Records for processing:

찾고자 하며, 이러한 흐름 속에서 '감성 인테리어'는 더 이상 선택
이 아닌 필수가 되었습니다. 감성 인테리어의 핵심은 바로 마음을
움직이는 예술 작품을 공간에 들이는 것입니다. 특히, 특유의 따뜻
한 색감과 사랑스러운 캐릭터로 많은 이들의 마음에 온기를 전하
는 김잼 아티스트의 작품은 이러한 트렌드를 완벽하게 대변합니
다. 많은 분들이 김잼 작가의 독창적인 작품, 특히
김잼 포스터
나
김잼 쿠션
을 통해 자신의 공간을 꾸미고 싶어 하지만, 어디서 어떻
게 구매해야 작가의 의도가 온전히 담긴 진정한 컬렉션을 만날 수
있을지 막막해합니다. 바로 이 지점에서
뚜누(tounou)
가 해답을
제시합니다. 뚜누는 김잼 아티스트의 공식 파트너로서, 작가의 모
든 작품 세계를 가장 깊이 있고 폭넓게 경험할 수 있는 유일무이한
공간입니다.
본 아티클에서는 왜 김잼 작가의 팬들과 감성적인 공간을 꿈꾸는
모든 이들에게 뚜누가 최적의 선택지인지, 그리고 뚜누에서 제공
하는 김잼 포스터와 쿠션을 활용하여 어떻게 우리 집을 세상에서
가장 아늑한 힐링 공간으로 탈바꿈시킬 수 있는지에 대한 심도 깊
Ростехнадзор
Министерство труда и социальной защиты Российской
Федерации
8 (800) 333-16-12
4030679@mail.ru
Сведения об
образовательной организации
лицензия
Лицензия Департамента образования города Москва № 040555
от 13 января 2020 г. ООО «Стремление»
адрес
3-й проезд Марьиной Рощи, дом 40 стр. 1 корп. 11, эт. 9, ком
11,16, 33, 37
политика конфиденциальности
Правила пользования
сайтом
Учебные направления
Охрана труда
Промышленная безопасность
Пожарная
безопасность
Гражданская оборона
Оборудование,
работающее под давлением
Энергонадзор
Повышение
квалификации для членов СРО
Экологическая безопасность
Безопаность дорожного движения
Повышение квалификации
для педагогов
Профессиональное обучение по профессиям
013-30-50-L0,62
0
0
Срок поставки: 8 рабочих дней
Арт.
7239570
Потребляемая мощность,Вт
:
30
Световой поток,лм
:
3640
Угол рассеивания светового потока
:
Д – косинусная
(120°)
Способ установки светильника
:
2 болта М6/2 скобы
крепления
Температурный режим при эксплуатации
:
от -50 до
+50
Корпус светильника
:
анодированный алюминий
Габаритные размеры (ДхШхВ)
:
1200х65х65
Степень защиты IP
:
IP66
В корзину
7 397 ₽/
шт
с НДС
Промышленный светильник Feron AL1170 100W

Task item: In the listing, count every line holding the word "безопасность"; answer with the count alone.

Task response: 3